Abobakr Abdullah Ahmed Al-Sakkaf recently (June 2013) received his M. Sc. in Architecture from the Department of Architecture & Planning, King Saud University, Riyadh, Saudi Arabia.  His dissertation title is ” The Impact of Local Climate on Residential Building Design in the Ḥadhramaut Valley: A Case Study of the City of Shibam” [Translated from Arabic].  Below is an abstract in English of his thesis:

Traditional mud brick architecture has been used for centuries in the construction of urban centers and residential homes, buildings, fortresses, and mosques across the Middle East and beyond. Despite the historical importance of this traditional form of architecture,  which in countries like Yemen continues to serve as the visual record of a nation’s history and heritage, the scientific literature available is mostly restricted to identifying  the modern challenges to its continued survival and preservation.

This research offers a case study of the ancient city of Shibam in Yemen’s Hadhramaut Valley, a UNESCO World Heritage Site and a leading example of traditional mud brick architecture. In particular, my study focuses on the impact of local climatic conditions on the design of residential buildings in Shibam. As a result of the region’s hot and dry climate, the residential buildings of Shibam consume roughly 26 percent of the region’s total energy consumption, most of which goes towards air conditioning according to the official rates of the General Electric Foundation. The major factors affecting the
efficiency of energy consumption in residential buildings consists of: i) their envelope design or shape (compact, rectangular, L-shaped, and courtyard designs), ii) their physical orientation, iii) thematerials used in their construction (traditional mud brick, stone, and concrete), iv) the use of window apertures in their design, and finally v) the thickness of their walls.

Given these considerations, this study focuses on identifying the ideal custom-tailored solution by exploring the ideal combination of these factors so as to attain maximum thermal comfort in the most energy efficient manner possible. Towards this end, the study is composed of two sections: I) a theoretical section focusing on the climate and architecture of the city of Shibam and II) a practicalsection that collects information on residential building practices in the city by preparing a survey targeting local engineers,  academics, contractors, and property owners.

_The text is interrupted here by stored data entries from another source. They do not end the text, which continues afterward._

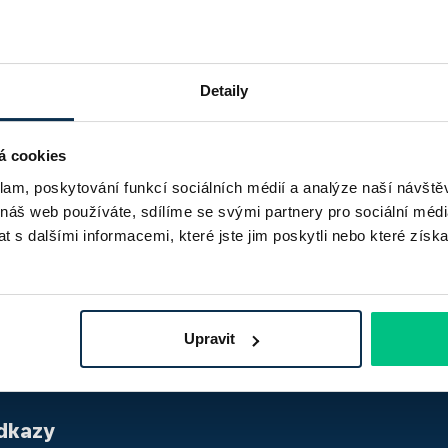
rtovními aktivitami - basketbal, lyže, snowboard, cestování 
Detaily
á cookies
klam, poskytování funkcí sociálních médií a analýze naší návšt
 náš web používáte, sdílíme se svými partnery pro sociální média
 s dalšími informacemi, které jste jim poskytli nebo které získa
Za
lepší
hypotéku
Upravit
dkazy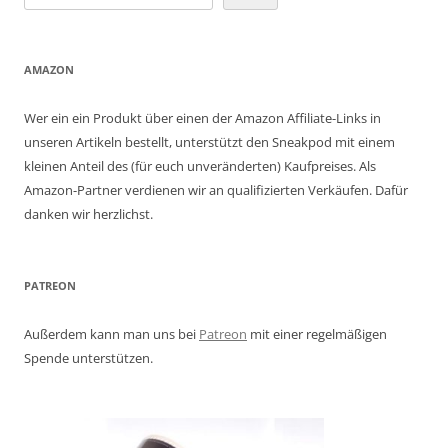
AMAZON
Wer ein ein Produkt über einen der Amazon Affiliate-Links in
unseren Artikeln bestellt, unterstützt den Sneakpod mit einem
kleinen Anteil des (für euch unveränderten) Kaufpreises. Als
Amazon-Partner verdienen wir an qualifizierten Verkäufen. Dafür
danken wir herzlichst.
PATREON
Außerdem kann man uns bei
Patreon
mit einer regelmäßigen
Spende unterstützen.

For the experimental part of this study, the programs Meteonorm and Weather Consultant are used to obtain local meteorological data (local temperatures, relative humidity, wind movement, and solar radiation). The local construction patterns are then further tested through Design Builder using the four variables identified above: I) design envelope, II) choice of construction material, III) wall thickness, and IV) building orientation. A total of 432 simulations of case patterns are carefully studied to identify the ideal mix of these
construction variables needed to obtain maximum thermal comfort and most energy efficient design.

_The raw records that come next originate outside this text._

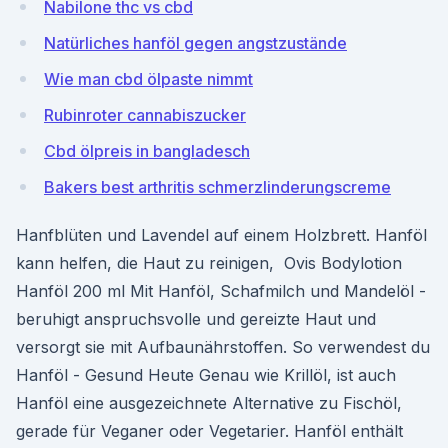
Nabilone thc vs cbd
Natürliches hanföl gegen angstzustände
Wie man cbd ölpaste nimmt
Rubinroter cannabiszucker
Cbd ölpreis in bangladesch
Bakers best arthritis schmerzlinderungscreme
Hanfblüten und Lavendel auf einem Holzbrett. Hanföl
kann helfen, die Haut zu reinigen, Ovis Bodylotion
Hanföl 200 ml Mit Hanföl, Schafmilch und Mandelöl -
beruhigt anspruchsvolle und gereizte Haut und
versorgt sie mit Aufbaunährstoffen. So verwendest du
Hanföl - Gesund Heute Genau wie Krillöl, ist auch
Hanföl eine ausgezeichnete Alternative zu Fischöl,
gerade für Veganer oder Vegetarier. Hanföl enthält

The study concludes by identifying the compact shaped building of mud brick material, with a wall thickness of one meter, a southern orientation, and 10 percent of its façade surface devoted to window openings (apertures) as the most energy-efficient model available. The study also provides general guideless for the most suitable combination of variables in terms of energy efficiency pertaining to the use of different construction materials.